I have a big Problem sending an SQL-Dump made with SQL-Server Management Studio via vb.net to another SQL-Server.
I made the SQL-Files like this: Database / Tasks / scripts ...
After deleting every "GO" command in the Dump I managed to upload to my local SQL-Server 2012. But this worked only if I made different scripts for any table.
If I use one big File, I get a timeout.
Now I want to transfer the Data (50 MB) to another SQL Server via Internet connection.
Only 3 of 5 Tables are generated on this server :-(
I get the following timeout error (german version, sorry):
"Eine Ausnahme (erste Chance) des Typs "System.Data.SqlClient.SqlException" ist in System.Data.dll aufgetreten.
Timeout abgelaufen. Das Zeitlimit wurde vor dem Beenden des Vorgangs überschritten oder der Server reagiert nicht."
Any Idea which side makes the timeout (SQL-Server oder vb.net)?
Is there a safer method uploading lots of data to a SQL-Server?
This is the code I use (The SQL-Skript is in My.Resources.SQLDump):
'####SQLDump #######
Dim SQLscript As String = My.Resources.SQLDump
SQLscript = "USE [" + TextBoxDB.Text + "] " + vbCrLf + SQLscript
Using connection As New SqlConnection(Verbind.ConStr)
Using command As New SqlCommand()
' Set the connection
command.Connection = connection
' Not necessary, but good practice
command.CommandType = CommandType.Text
' Example query using parameters
command.CommandText = SQLscript
Try
connection.Open()
rowsAffected = command.ExecuteNonQuery()
Catch ex As Exception
Debug.Print(ex.Message)
Finally
command.Dispose()
connection.Dispose()
End Try
'command.ExecuteNonQuery()
End Using ' Dispose Command
End Using ' Dispose (and hence Close) Connection
MsgBox("DB-Upload 1/5 fertig!")
Is there a safer method uploading lots of data to a SQL-Server?

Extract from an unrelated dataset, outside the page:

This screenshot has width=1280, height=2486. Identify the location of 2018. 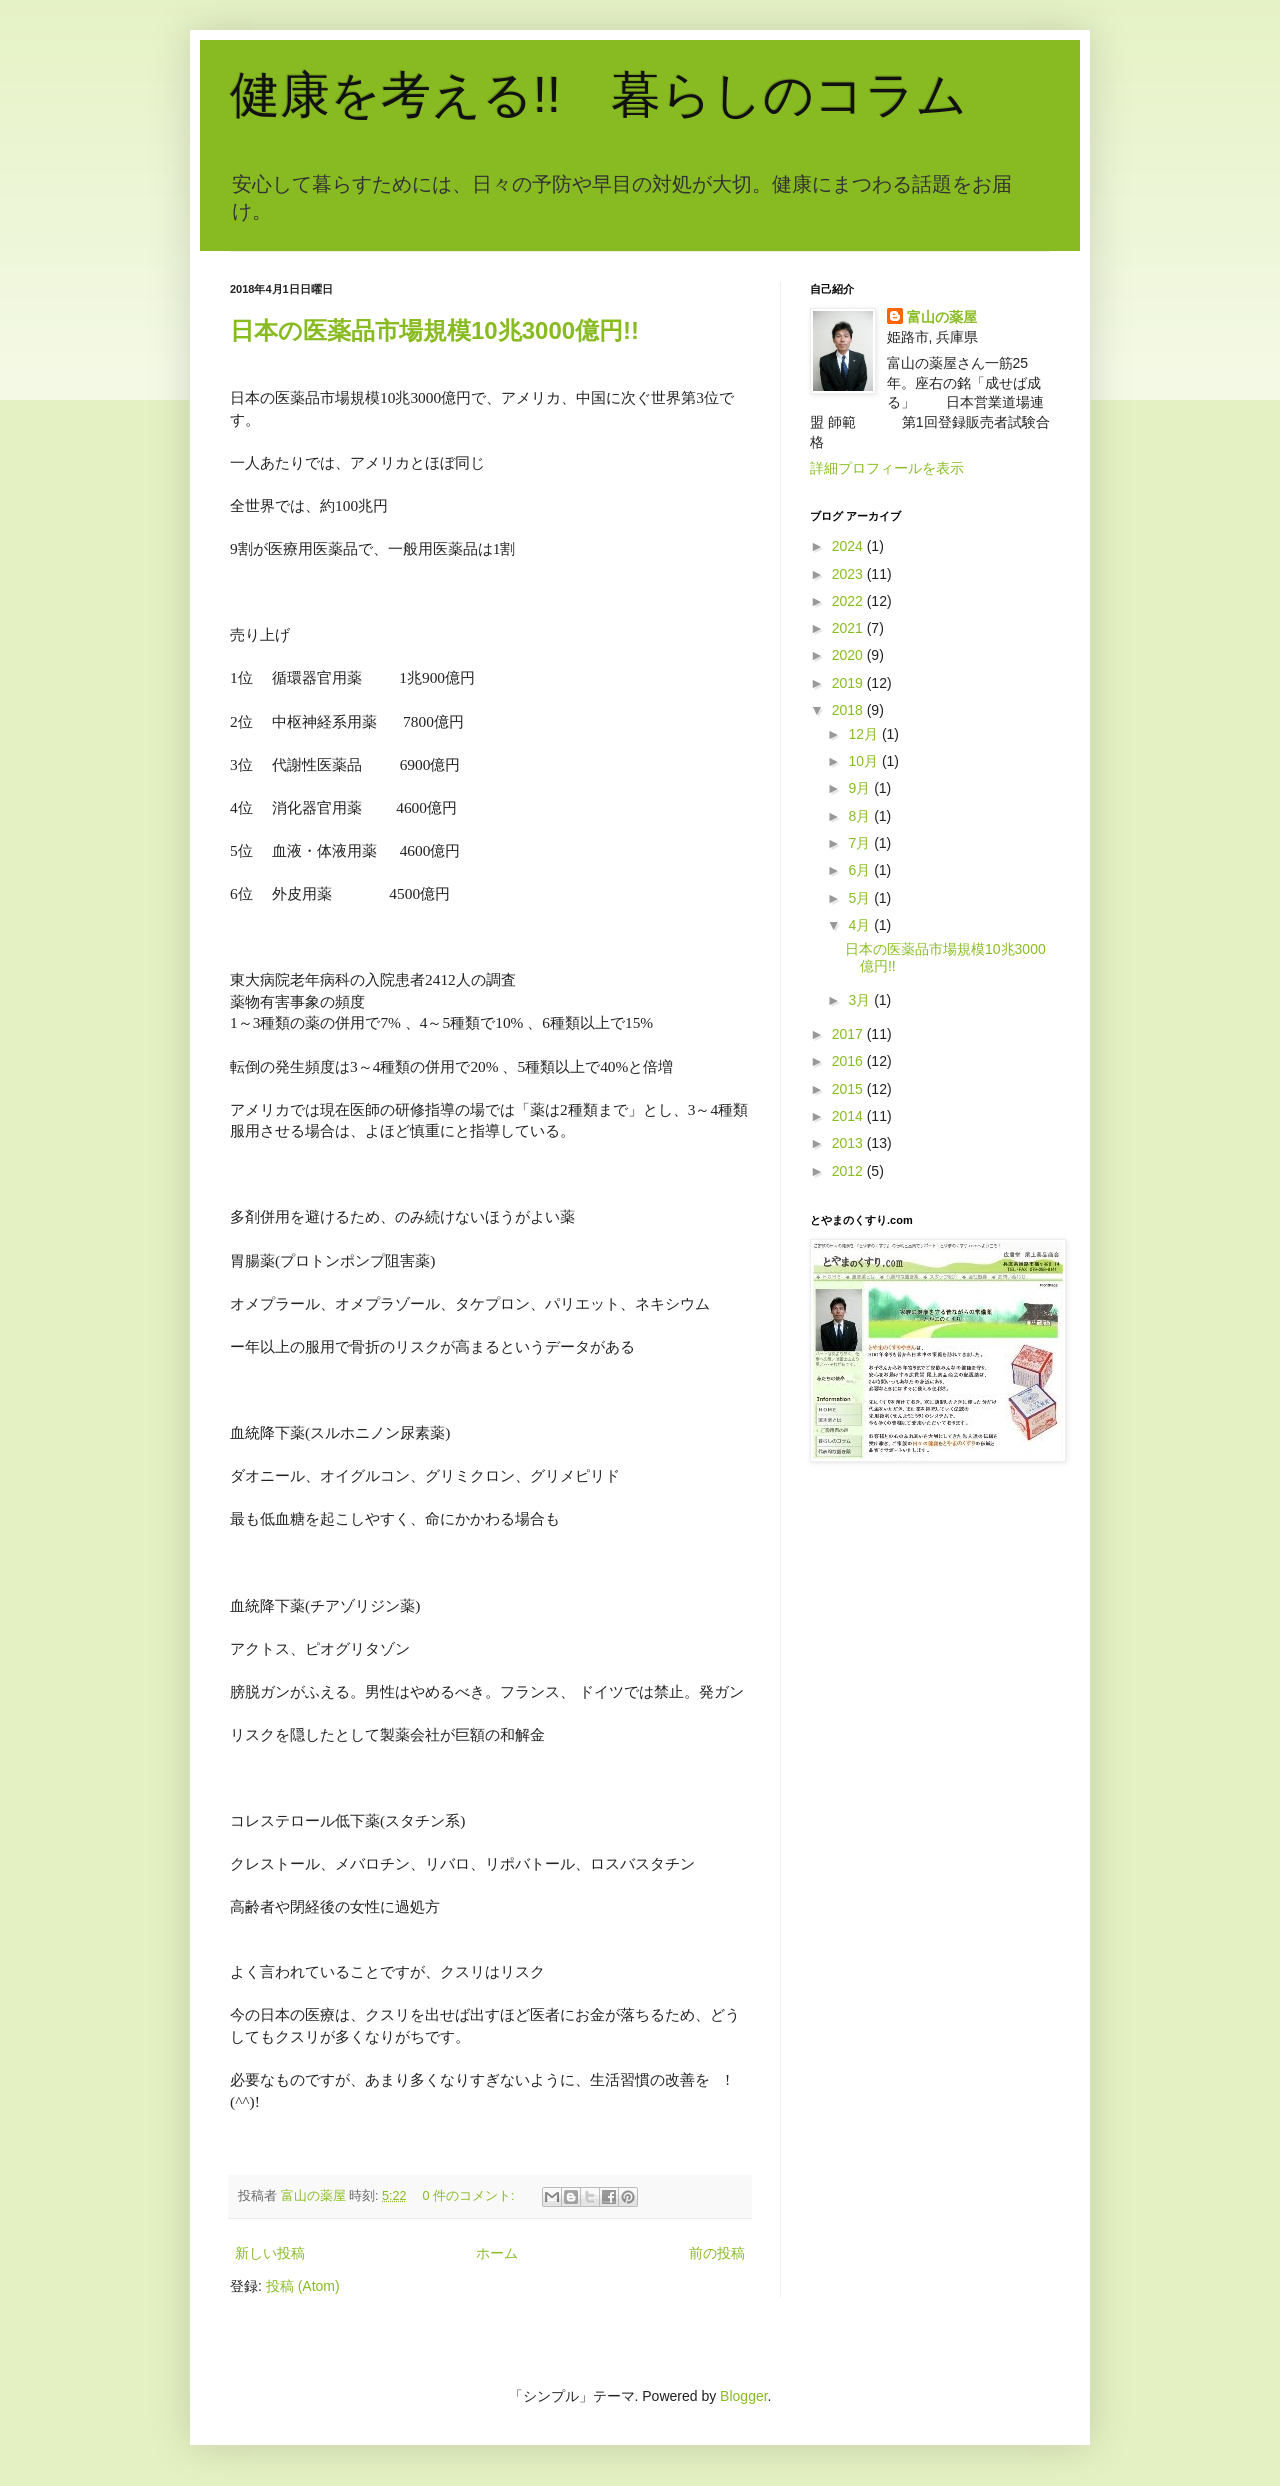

Yes, there are couple of ways to load data into SQL Server
bcp Utility
BULK INSERT statement
OPENROWSET
SQL Server Import and Export Wizard
Important note: On a 64-bit computer, Integration Services installs
the 64-bit version of the SQL Server Import and Export Wizard
(DTSWizard.exe). However, some data sources, such as Access or Excel,
only have a 32-bit provider available. To work with these data
sources, you might have to install and run the 32-bit version of the
wizard. To install the 32-bit version of the wizard, select either
Client Tools or SQL Server Data Tools (SSDT) during setup.
SSIS
Tutorial to create a SSIS package
Being a SSIS developer I can go in deep and demostrate possible ways to import data by using SSIS like
Bulk import
Script task
Flat file source/ Excel source
Etc Etc.. but that would be different from the question which you have asked.

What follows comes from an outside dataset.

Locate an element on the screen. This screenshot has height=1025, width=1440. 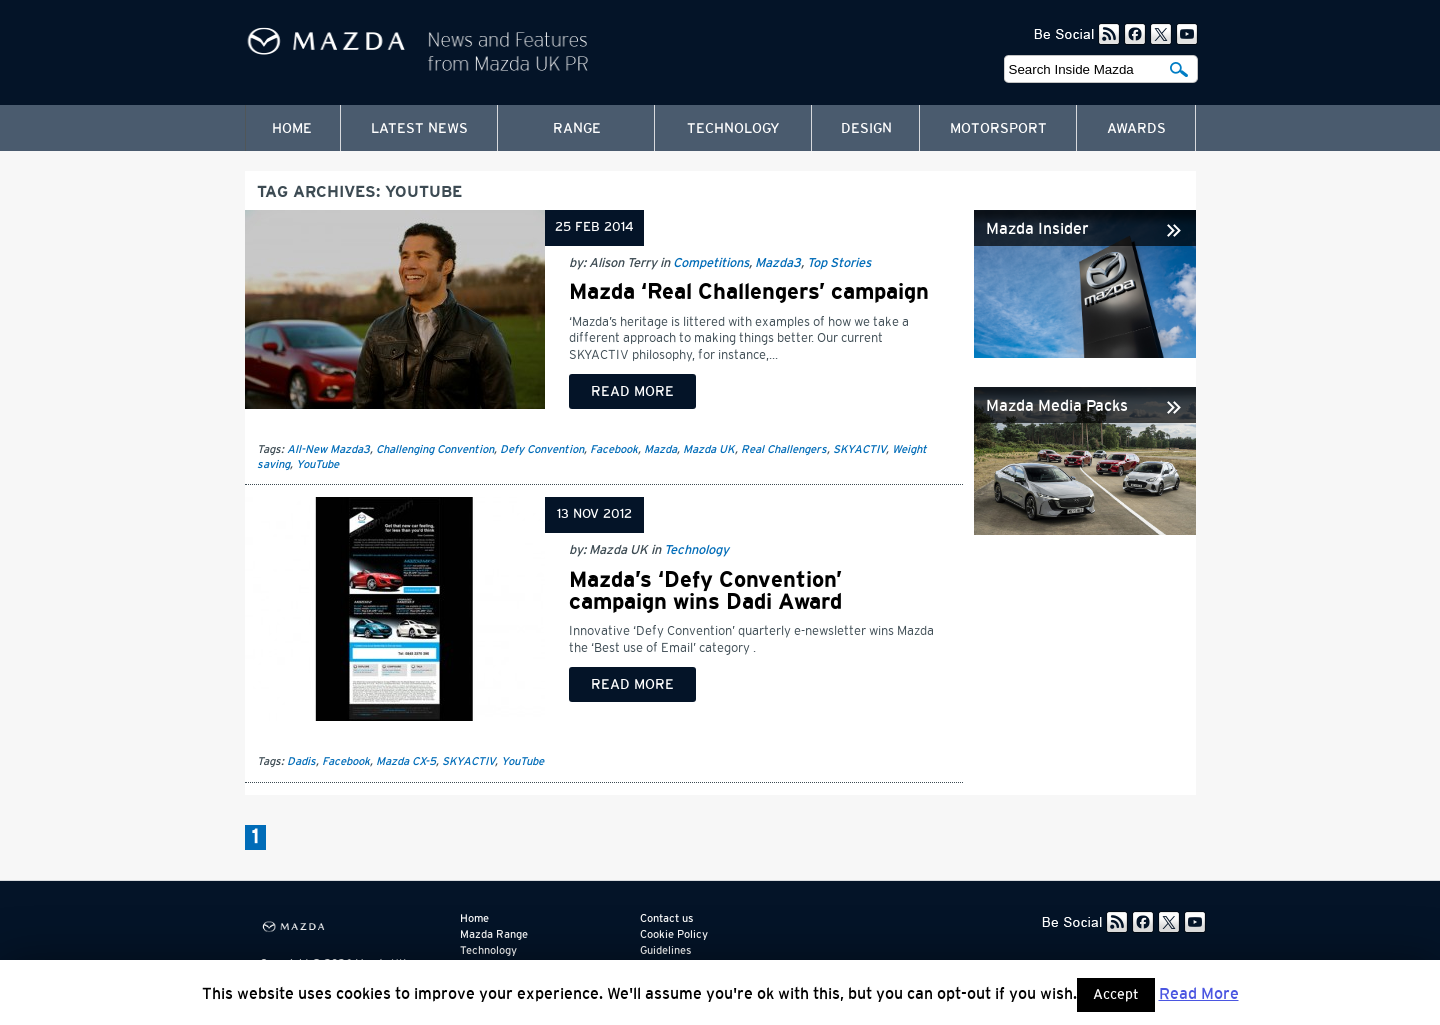
Technology is located at coordinates (733, 129).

Regarding, resolving your error you can set the command timeout property in your code to make it run for any specific time limit or limitless.
command.CommandTimeout = 1;
Note: The CommandTimeout property will be ignored during asynchronous
method calls such as BeginExecuteReader.
Edited
Here is the sample code
Using command As New SqlCommand()
command.Connection = connection
command.CommandType = CommandType.Text
command.CommandText = SQLscript
command.CommandTimeout = 1
Try
connection.Open()
rowsAffected = command.ExecuteNonQuery()
Catch ex As Exception
Debug.Print(ex.Message)
Finally
command.Dispose()
connection.Dispose()
End Try
End Using
Other way is to extend connection timeout in your connection string. It accept integer which indicates seconds (in below example connection timeout is set to 30 seconds; 0 means unlimited)
Connection Timeout=30;
Import / Export Wizard for one time move
Since you were able to generate scripts, you have access to the source. Since you're able to execute them, you have access to the destination, and you have Management Studio installed. Your fastest option, IMO, is the Import Export utility provided by Sql Server.
In Sql Server Management Studio, right click on the source database name, click on "Tasks" and then click on "Export Data". This opens up a wizard that will let you put in Source, Destination, and pick the objects you want to export.
While 50 MB of scripts is large, 50MB of data move should finish within a matter of minutes.